Abby pressed her makeshift compress harder, which didn't help the pain or the keening. “I just grazed… the bullet must have… Shit. Can you get up? I need to get you to a hospital.”

That broke through. I swallowed the whine and shook my head. “No. No hospitals.”

“Look, kid. Uh, Missy.” She grimaced; I sympathized. My name didn't make me sound any older. “You're hurt. You're losing blood, and I'm not that kind of doctor. I respect you trying to do the whole Argent Ace thing, but–”

“No hospitals. No insurance.” I fumbled for my backpack and handed her a card, getting blood all over both. “Free clinic. Twenty-four hour trauma clinic. On Post.” A field of cotton had sprouted inside my head. It clogged my ears, mouth, and thought processes, but it seemed to be absorbing the pain.

“Well, at least it's close.” She hefted me up. Templeton pressed against my knees, which did nothing for my balance.

“Templeton.” My voice sounded faint and far away. I cleared my throat. “Go home. I'll be fine. Go home.”

With a hangdog expression, he snuffled once more at the ground, then stepped into the shadows of the stairwell and was gone.

“Right. Let's get you to this clinic. I hope they can handle walk-in bullet wounds.”

I hoped so too. Poor Shimizu. This would teach her to strike up a conversation with a complete stranger.

T
here's
nothing like medical-grade painkillers to give you vivid dreams.

I knew my grandfather was Mr Mystic, but he'd retired by the time I came along. The tales of his hero days were no more or less real than the ones he read to me about Narnia or Prydain, and I would play at being an Argent Ace the same way I would play at being Inigo Montoya or Jack Burton.

I was wearing my grandfather's hat, which meant I was either Mr Mystic or Indiana Jones. Given the maze of couch cushions I was crawling through and the ancient pearl necklace dangling from my belt, my money was on Indy.
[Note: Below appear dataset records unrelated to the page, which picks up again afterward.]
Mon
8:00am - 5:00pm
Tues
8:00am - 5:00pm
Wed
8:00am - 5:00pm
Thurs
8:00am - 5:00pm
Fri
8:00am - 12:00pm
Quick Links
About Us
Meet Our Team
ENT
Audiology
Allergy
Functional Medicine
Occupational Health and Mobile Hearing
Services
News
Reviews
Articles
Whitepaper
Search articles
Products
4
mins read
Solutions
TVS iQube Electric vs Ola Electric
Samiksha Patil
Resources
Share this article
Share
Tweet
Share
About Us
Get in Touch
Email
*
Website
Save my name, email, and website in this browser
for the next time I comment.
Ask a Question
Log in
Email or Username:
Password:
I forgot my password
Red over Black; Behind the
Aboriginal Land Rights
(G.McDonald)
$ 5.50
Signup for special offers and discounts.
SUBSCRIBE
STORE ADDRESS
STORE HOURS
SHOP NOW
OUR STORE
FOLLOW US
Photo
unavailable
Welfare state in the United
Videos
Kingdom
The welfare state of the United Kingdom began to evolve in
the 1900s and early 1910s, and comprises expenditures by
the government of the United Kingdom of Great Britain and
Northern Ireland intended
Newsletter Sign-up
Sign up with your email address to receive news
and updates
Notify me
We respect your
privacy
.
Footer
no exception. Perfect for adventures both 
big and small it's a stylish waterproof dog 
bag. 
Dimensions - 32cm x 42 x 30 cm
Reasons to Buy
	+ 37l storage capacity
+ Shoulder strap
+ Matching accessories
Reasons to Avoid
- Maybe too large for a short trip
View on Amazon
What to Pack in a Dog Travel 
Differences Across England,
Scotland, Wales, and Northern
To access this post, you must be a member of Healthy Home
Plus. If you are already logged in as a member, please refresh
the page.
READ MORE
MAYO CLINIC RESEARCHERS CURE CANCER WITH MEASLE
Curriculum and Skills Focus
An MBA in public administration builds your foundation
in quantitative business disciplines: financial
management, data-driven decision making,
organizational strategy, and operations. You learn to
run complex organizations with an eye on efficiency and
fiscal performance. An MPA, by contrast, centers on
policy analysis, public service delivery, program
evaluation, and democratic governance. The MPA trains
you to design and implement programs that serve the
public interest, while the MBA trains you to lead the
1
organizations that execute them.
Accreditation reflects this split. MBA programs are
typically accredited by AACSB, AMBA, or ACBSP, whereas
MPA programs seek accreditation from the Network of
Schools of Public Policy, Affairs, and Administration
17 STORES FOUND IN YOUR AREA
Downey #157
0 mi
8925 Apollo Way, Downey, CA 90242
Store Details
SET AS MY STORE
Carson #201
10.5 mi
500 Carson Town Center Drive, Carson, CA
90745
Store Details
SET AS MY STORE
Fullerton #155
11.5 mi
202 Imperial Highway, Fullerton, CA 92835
A monster of shadow leapt out at me and I ran, with it fast on my heels, jumping from cushion to cushion as the floor turned to lava, then to a river full of ice floes, then to the only solid footholds in an avalanche. I made the final, impossible leap to the cushion that marked the peak of the mountain. The shadow wasn't as agile. It tumbled into a bottomless abyss, caterwauling all the way down. My grandfather dragged my dangling body to safety, taking my hat and settling it on his head.

“Where are we going?” I asked.

“I thought you were leading this expedition.”

“You have the hat.”

“Then it must be bedtime.” He tucked me in, and I didn't complain. Bedtime was story time.

“Tell me about the dragon maiden,” I begged, rubbing the strand of pearls along my lips. I loved their smoothness, how they warmed to my touch and gleamed like Lady Amalthea's star.

“Wouldn't you rather hear about how your grandmother and I fell in love?” he asked. That was the story he preferred to tell.

I shook my head. “No. That's boring ‘cause it really happened. I want to hear the dragon story.”

“Are you saying that one is more interesting because it didn't happen?”

“Well, duh,” I countered with all the rhetorical skill at my disposal.

“What if I said it was real, Miss Missy? What then?”

“Don't be silly. Dragons don't exist. Now tell the story and tell it right.”

“As you wish,” he said. “Once upon a time, a young and foolish man journeyed to the roof of the world because he wanted to be a hero. He climbed all day and all night. For three days he climbed, and on the third evening, near collapsing from the cold, he came to the gates of Shambhala.”

We sat on my bed as it floated above the clouds, watching a younger version of my grandfather climbing to the roof of the world. “That's heaven, right?”

“Heaven has many names. Now, the dragons who lived there were upset by his presumption. They only allowed him to find the gates so that they might send him on his way.”